This is the only choice that leaders should make. If you’re a leader of character, you handle the tough decisions, conversations, and actions. It won’t be easy. Leading with character never is.

How to Handle the Hard Things

Handling the Hard Thing starts with doing another Hard Thing first—defying your fear. Fear is the primary prohibitor of Handling Hard Things. You may be afraid of some consequence: hurting the person’s feelings, losing the person, not being liked anymore. You must handle your fear before you can Handle the Hard Thing.

Overcome your fear in 5 steps:

Step 1: Define the problem, decision, or action. 

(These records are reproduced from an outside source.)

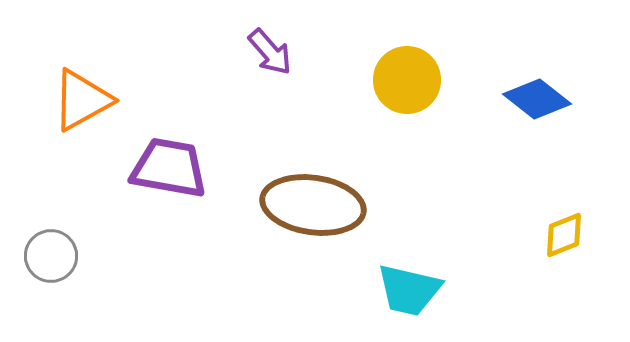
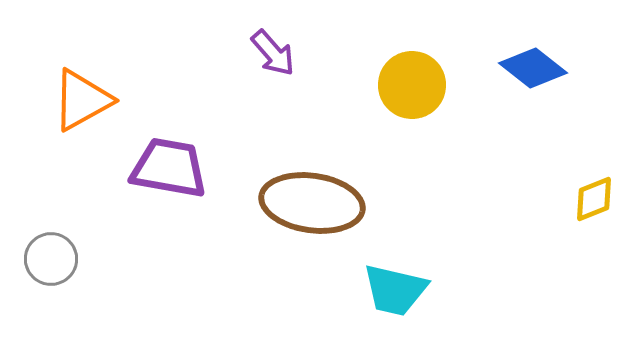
purple arrow: moved 3 px right, 1 px down
yellow circle: moved 5 px right, 5 px down
blue diamond: moved 4 px left, 31 px up
brown ellipse: moved 1 px left, 2 px up
yellow diamond: moved 30 px right, 36 px up
gray circle: moved 3 px down
cyan trapezoid: moved 14 px left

The first step is to get crystal clear on the problem that you need to solve. A problem well-defined is a problem half-solved.

Step 2: Describe your fear. 

What is it that you’re actually afraid of? When you can describe your fear, it stops being as scary.

Step 3: Identify the potential payoff. 

What’s on the other side of your fear? Navy Seals talk about this as a strategy for overcoming their fear of engaging in a gun fight. If an enemy is shooting at them, they’re afraid of dying or that their friends will die. But the payoff on the other side could be everyone stays alive.

Step 4: Ask “Is the payoff worth the risk?” 

If you look at the potential payoff and say, “yes the risk is worth it,” you must act. In the case of Navy Seals engaging in a gun fight, the potential payoff of keeping everyone alive is worth facing the fear.

If the potential payoff isn’t worth the risk, don’t do anything.

Step 5: Act in spite of fear. 

The only way to overcome fear is to decide to do it, then act. Fear rarely dissipates when you try to reason with yourself. Nor does it shrink when you take a long time to move. Your emotions follow your motion.

As a leader, you must become comfortable with Handling the Hard Thing. Ultimately, you make your life and the life of others much easier when you choose to Handle the Hard Thing as quickly as possible.


1 Action

This week, think of a hard situation you’ve been unwilling to act on. Take your issue through the 5 Steps of Overcoming Fear.